Looking across the startup landscape of 2016, technical debt remains a massive concern for many companies. When velocity declines, not only does that demoralize the team, but it also dramatically hinders the company’s ability to grow and to capture new opportunity.
There has been considerable thought on preventing this from a technical standpoint (independently scalable microservices being the latest trend) but I haven’t seen as much output from a product manager’s perspective.
Below are six approaches for product managers to prevent and address technical debt.
1. Test product concepts the right way. One of the biggest costs of the Lean Startup movement has been the accumulation of “test” code that, unfortunately, ended up becoming a full-on, hacked-together feature. Many concepts are great to test with code, but take a close look at what you are testing and ask yourself if you can accomplish this with something even leaner (such as a clickable prototype). Not only is this a FASTER way to test in many scenarios, but it also allows you to create numerous variations without accumulating technical debt along the way.
2. Review unused features on a monthly basis. I like to look at the analytics each month to better understand which features aren’t being utilized by the user. Reviewing these to assess whether or not they are right for the product can wipe out huge amounts of code. Nothing makes great engineers happier than deleting hundreds of lines of garbage code. And the beautiful thing about Github is that the code is always recoverable. So go ahead, delete away!
3. Anticipate scaling bottlenecks. Even systems with beautifully scalable microservices will hit bottlenecks (you’ll especially see the network getting clogged as these services talk to each other). As product managers, we must know where the limits of the system lie so that we can track and prioritize addressing them before they become major issues. Slow page response times kill engagement more than missing features.
To get an idea of this, run load tests on a few key scenarios and identify the inflection points. As your metrics start to track towards those points, make sure you address them appropriately.
I interviewed Greg Pass (former Twitter VP of Engineering) for my Cornell Underground Entrepreneurs group a while back and he shared some advice on scaling that really stuck with me. Rather than trying to wholesale “fix once and for all” the scaling challenges you anticipate, simply identify the next bottleneck and solve that. And then repeat. Otherwise, you’re spending time on areas of the product that may never make a difference for the users. Fred Wilson also wrote about learning this critical concept from Greg:
He taught me that you can’t build something that will never break. You have to constantly be rebuilding parts of the system and you need to have the data and processes to know which parts to focus on at what time.
4. Be clear about urgency with the engineering team. Is this a “get it in by X date no matter what” scenario? If so, communicate that urgency to the team and explain the drivers (e.g. a key sale depends on this, VC expectations for closing fundraising, etc). Not everyone will agree, but “just do it now” is the most discouraging thing you can tell an engineer. And then add another story to the queue to clean up the code and make sure it’s properly tested! You must defend the quality.
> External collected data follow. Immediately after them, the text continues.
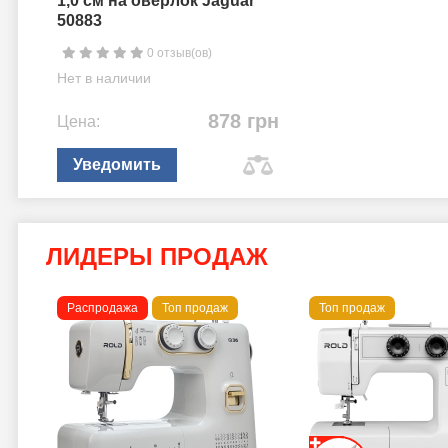
1,0 см на оверлок Jaguar
50883
0 отзыв(ов)
Нет в наличии
878 грн
Цена:
Уведомить
ЛИДЕРЫ ПРОДАЖ
Распродажа
Топ продаж
Топ продаж
a B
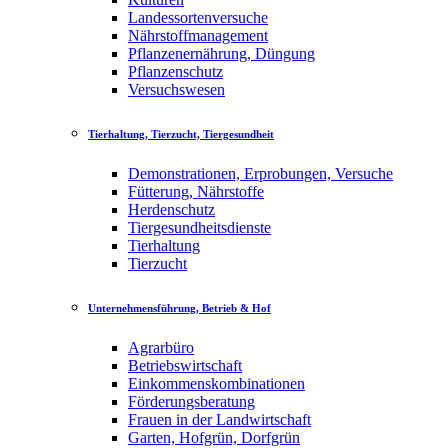
Landessortenversuche
Nährstoffmanagement
Pflanzenernährung, Düngung
Pflanzenschutz
Versuchswesen
Tierhaltung, Tierzucht, Tiergesundheit
Demonstrationen, Erprobungen, Versuche
Fütterung, Nährstoffe
Herdenschutz
Tiergesundheitsdienste
Tierhaltung
Tierzucht
Unternehmensführung, Betrieb & Hof
Agrarbüro
Betriebswirtschaft
Einkommenskombinationen
Förderungsberatung
Frauen in der Landwirtschaft
Garten, Hofgrün, Dorfgrün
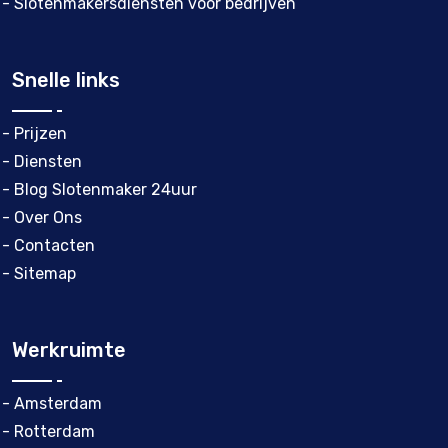
- Slotenmakersdiensten voor bedrijven
Snelle links
- Prijzen
- Diensten
- Blog Slotenmaker 24uur
- Over Ons
- Contacten
- Sitemap
Werkruimte
- Amsterdam
- Rotterdam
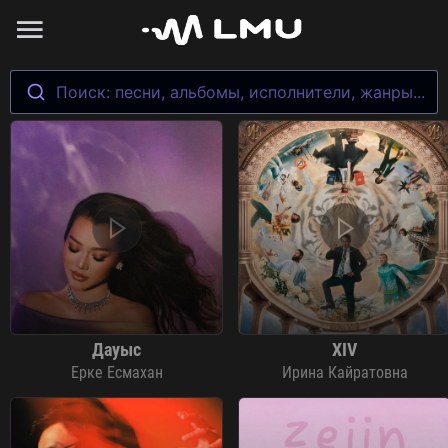
Поиск: песни, альбомы, исполнители, жанры...
Дауыс
XIV
Ерке Есмахан
Ирина Кайратовна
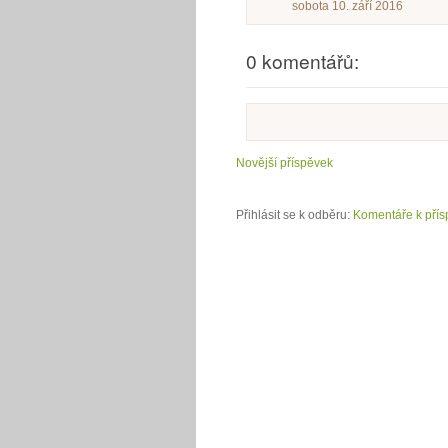
sobota 10. září 2016
0 komentářů:
Novější příspěvek
Přihlásit se k odběru:
Komentáře k přís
5. Be creative about how you solve classic challenges. One of my favorite approaches to removing technical debt is to stop coding emails in your backend. Use Segment to send events to Customer.io or Intercom and let those drive your transactional emails. Then, you also have the power to send behavioral emails (e.g. sign up flow drop-off, cart abandon, long-time-no-see, etc.) which are huge for driving engagement. I guarantee no engineer will miss maintaining the HTML code for your emails.
6. Double the time allocated to stories that touch code with technical debt. A less dramatic approach that nicely fits with the agile cadence is to simply double (or sometimes triple) the estimate for each story that touches “bad” code. This ensures that your engineers have additional time while keeping it timeboxed. You can address the issue without having to go through an elaborate prioritization process. (Thanks to Payton Miller for reminding me of this one!)